We show that progress is possible and that it is very much needed

Progress in improving global living conditions and in reducing humanity’s impact on the environment are gravely needed. We believe that if the world wants to be serious about achieving progress we have to measure accurately and publish the results in an understandable and public platform. Only then can everyone see the state of the world today, track where we are moving the right direction, and where we are falling behind. To make progress we need accountability. With Our World in Data we want to build the infrastructure that allows everyone in the world to understand global development and to track whether we are achieving the progress we urgently need.

For readers of our publication two perspectives become very clear:

  1. Our world today is neither just nor sustainable. Data on the current state of the world leaves no doubt about it. In some aspects the data suggests that the world is getting worse and in many ways the research makes clear that we can do much better than we currently do.
  2. It is possible to change the world.
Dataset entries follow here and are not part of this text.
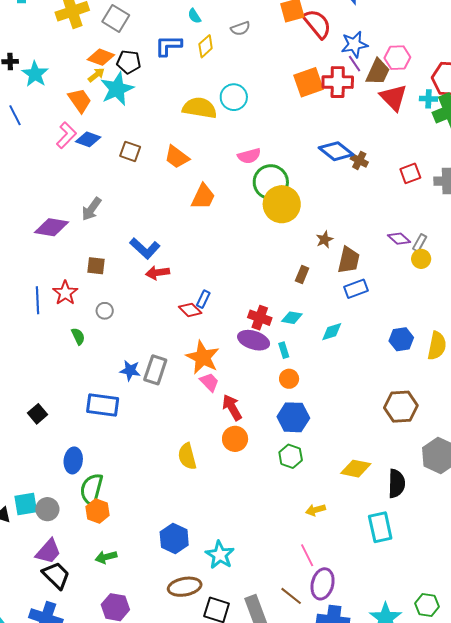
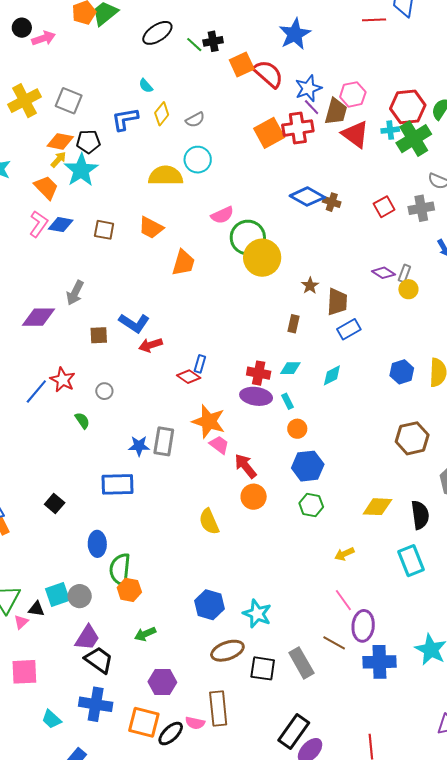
gray semicircle: (240, 28) -> (195, 120), moved
brown square: (96, 266) -> (99, 335), moved
blue line: (37, 300) -> (36, 391), turned 52

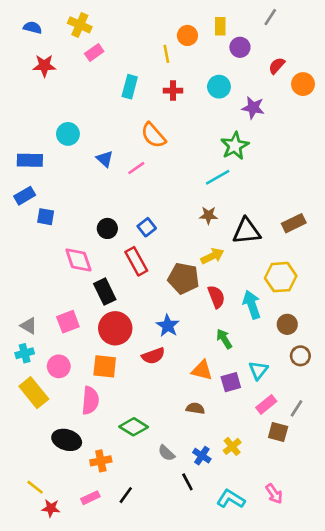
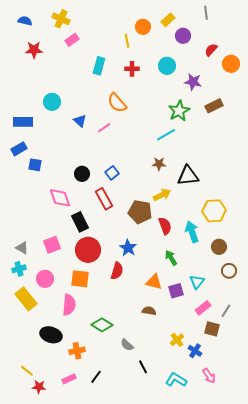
gray line: (270, 17) -> (206, 13), turned -40
yellow rectangle: (220, 26) -> (168, 20), turned 48
brown rectangle: (294, 223) -> (214, 106), moved
red semicircle: (153, 356) -> (117, 271), turned -54
blue cross: (202, 456) -> (195, 351), moved

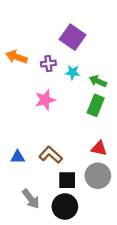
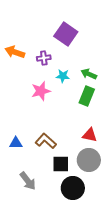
cyan star: (73, 72) -> (63, 76), moved
black circle: (65, 207) -> (73, 188), moved

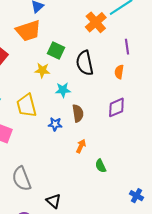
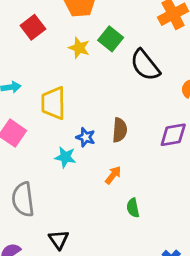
black semicircle: (85, 63) -> (145, 65), turned -40
yellow star: (42, 70) -> (79, 48), moved
cyan star: (63, 90) -> (65, 157), moved

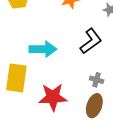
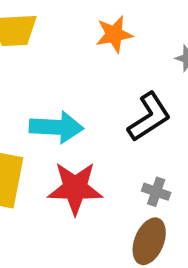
red star: (53, 97) -> (75, 188), moved

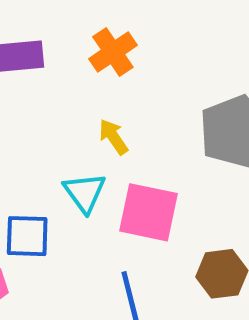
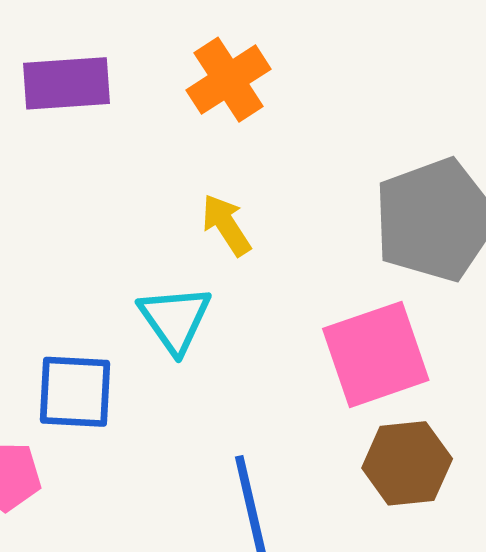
pink square: (148, 212) -> (376, 354), moved, turned -32

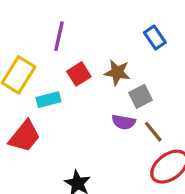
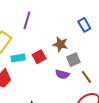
red square: (79, 74) -> (39, 57), moved
brown line: (153, 132) -> (86, 77), moved

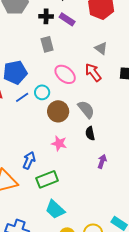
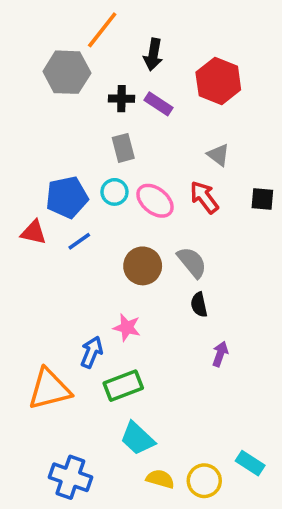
cyan circle: (42, 92) -> (114, 192), moved
pink star: (59, 143) -> (127, 328), moved

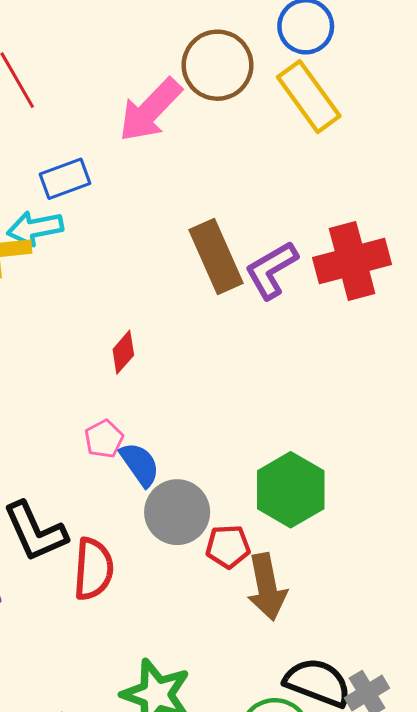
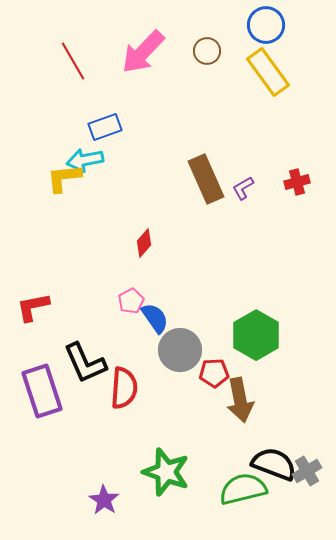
brown circle: (217, 65) -> (207, 51), size x0.6
pink arrow: (150, 110) -> (143, 52), moved
red cross: (352, 261) -> (297, 182), size x0.5
purple L-shape: (271, 270) -> (243, 188), size x0.6

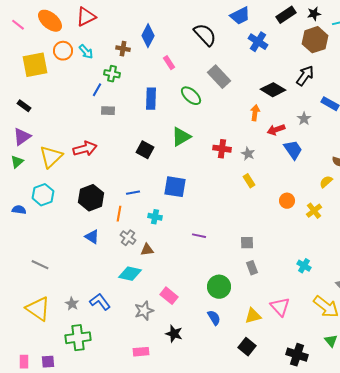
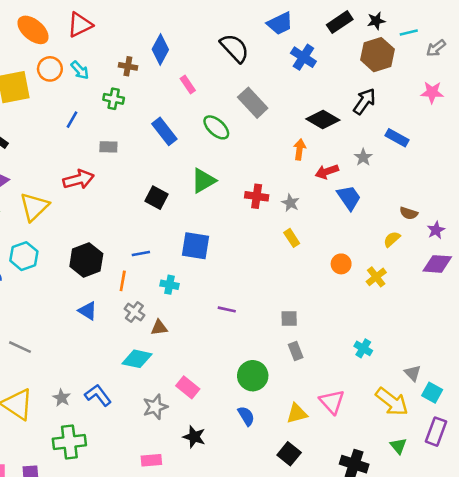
blue line: (97, 90) -> (72, 120), moved
blue rectangle: (151, 99) -> (164, 131), turned -40
red arrow: (85, 149) -> (79, 179), moved

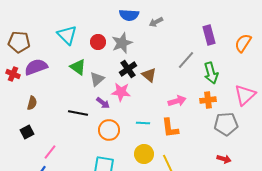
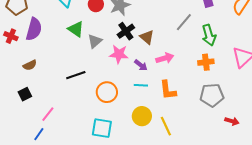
purple semicircle: (36, 67) -> (34, 29), turned 125
pink arrow: (177, 101) -> (165, 58), moved
brown semicircle: (32, 103) -> (30, 65), turned 48
purple arrow: (103, 103) -> (141, 65), moved
black line: (78, 113) -> (76, 75), turned -30
gray pentagon: (226, 124) -> (212, 95), moved
red arrow: (224, 159) -> (232, 121), moved

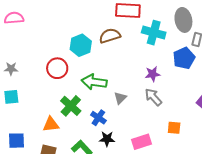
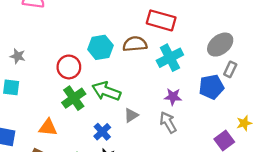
gray ellipse: (183, 20) -> (220, 45), turned 50
cyan cross: (154, 33) -> (170, 58), moved, turned 35
green cross: (71, 106) -> (74, 98), moved

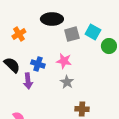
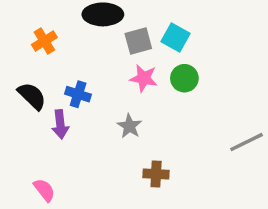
green circle: (109, 46) -> (184, 78), moved
pink star: (64, 61) -> (144, 78), moved

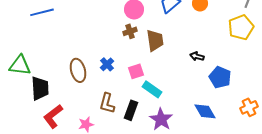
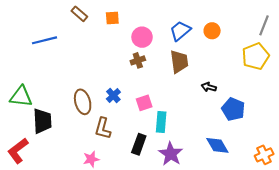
brown trapezoid: (155, 40) -> (179, 62), moved
cyan rectangle: (152, 89) -> (161, 122), turned 60
brown L-shape: (107, 103) -> (103, 128), moved
orange cross: (249, 107) -> (264, 155), moved
red L-shape: (53, 116) -> (18, 151), moved

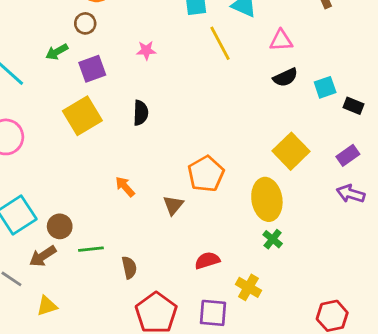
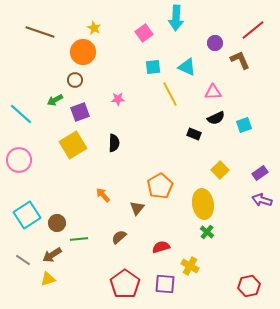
black rectangle: (353, 106) -> (194, 134), moved
yellow square: (291, 151) -> (220, 170), size x0.7
brown arrow: (43, 256) -> (52, 255), moved
brown semicircle: (129, 268) -> (119, 237), moved, turned -119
In many important ways global living conditions have improved. These facts are surprising to many because it is a widespread belief that the world is stagnating or getting worse. We believe that in our fight against current challenges it is important to know that we have been able to make progress up to now and we should use the opportunity to study in detail how it was possible to improve living conditions in the past.

Taken together this means that often we find that both are true at the same time: The world is much better than in the past. And the world is still awful and we know that we can do much better.

This is a very high-level summary of the perspective we offer. You have to look into the data and research of the specific aspect you are interested in to see how the world is changing.

Comprehensive perspective on global living conditions and the earth’s environment

We take a broad perspective, covering an extensive range of aspects that matter for our lives. Measuring economic growth is not enough. The entries on Our World in Data are dedicated to long-run global changes in health, population growth, education, culture, violence, political power and human rights, war and peace, material prosperity and poverty, technology, food and hunger, and humanity's impact on the environment. Covering all of these aspects in one resource makes it possible to understand how long-run global trends are interlinked.

Our world in data shows you both the challenges we face today and the progress that has been achieved. We need to know this to understand how we can build a better future.

Based at Oxford

Our World in Data and the SDG-Tracker are collaborative efforts between researchers at the University of Oxford, who are the scientific editors of the website content; and the non-profit organization Global Change Data Lab, who publishes and maintains the website and the data tools that make our work possible. At the University of Oxford we are based at the Oxford Martin Programme on Global Development and the Leverhulme Center for Demographic Science at Nuffield College.

A public good: All is free to use for everyone

The online publication is made available in its entirety as a public good. Visualizations and text are licensed under CC BY and may be freely used for any purpose. The data is available for download. And all code we write is open-sourced under the MIT license and can be found on GitHub. Feel free to make use of anything you find here.